NEW YORK - In the 1960s the Ukrainian American community came together with Harvard academics and fund-raisers at the Ukrainian Studies Fund to establish a university-based publications program devoted to Ukraine. Perhaps at that time they dreamed of such a moment as happened on May 15 at Lincoln Center. I was in kindergarten when the first volumes of the Harvard Series in Ukrainian Studies started rolling off the presses, so I do not know for sure. But I cannot help being struck by the perspicacity with which these men and women planted a seed that has yielded so much.

The presence of the Harvard Ukrainian Research Institute at the PEN America gala seemed an anomaly - a little David among the Goliaths of publishing such as Knopf, Viking, and Farrar, Strauss & Giroux. People could be heard asking, "Harvard Ukrainian Research Institute - what's that? Why are they here?" But by the time that Dr. James Brasfield and Oleh Lysheha had made their speeches, these doubters knew a bit more about Ukraine. And they also knew that there is a special place at Harvard that publishes first-rate books about Ukraine.

Each of HURI's publications is both an ambassador and a visiting professor, whether to an individual home, a community library or a university classroom. When he became director of the institute, Dr. Roman Szporluk especially emphasized the need for translation of cultural materials, and Dr. George Grabowicz brought the Lysheha translation to HURI through his personal relationship with Messrs. Lysheha and Brasfield.

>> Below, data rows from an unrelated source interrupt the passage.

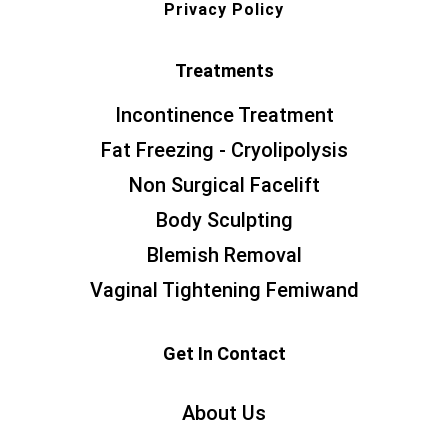
Privacy Policy
Treatments
Incontinence Treatment
Fat Freezing - Cryolipolysis
Non Surgical Facelift
Body Sculpting
Blemish Removal
Vaginal Tightening Femiwand
Get In Contact
About Us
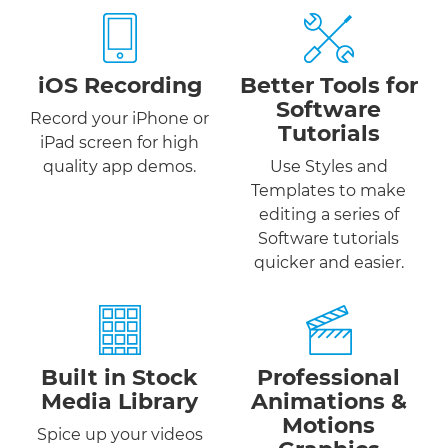
iOS Recording
Better Tools for
Software
Record your iPhone or
Tutorials
iPad screen for high
quality app demos.
Use Styles and
Templates to make
editing a series of
Software tutorials
quicker and easier.
Built in Stock
Professional
Media Library
Animations &
Motions
Spice up your videos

In line with HURI's basic commitment to bringing Ukrainian culture to the American public, Mr. Lysheha's poems have presented Ukraine to the imagination of new audiences, while providing enduring proof of the vitality of Ukrainian thought and literary skill to those who long have been mindful of Ukraine.

At the same time, the institute's publications continue to go out into the world at the highest standard, as witnessed this year by the presentation of the American Association for Ukrainian Studies' book prize to the Rev. Dr. Borys Gudziak's "Crisis and Reform" and the Milewski Prize, awarded in Warsaw, to Murray Rosman for his HURI book "The Lords' Jews."

So, to those wise men and women who planted so fertile a seed many years ago, and to those who continue to donate to our institute in order to make sure it remains healthy and vibrant: thank you. We will try to make sure that it continues to produce the finest fruit possible.


Robert DeLossa is director of publications at the Ukrainian Research Institute at Harvard University.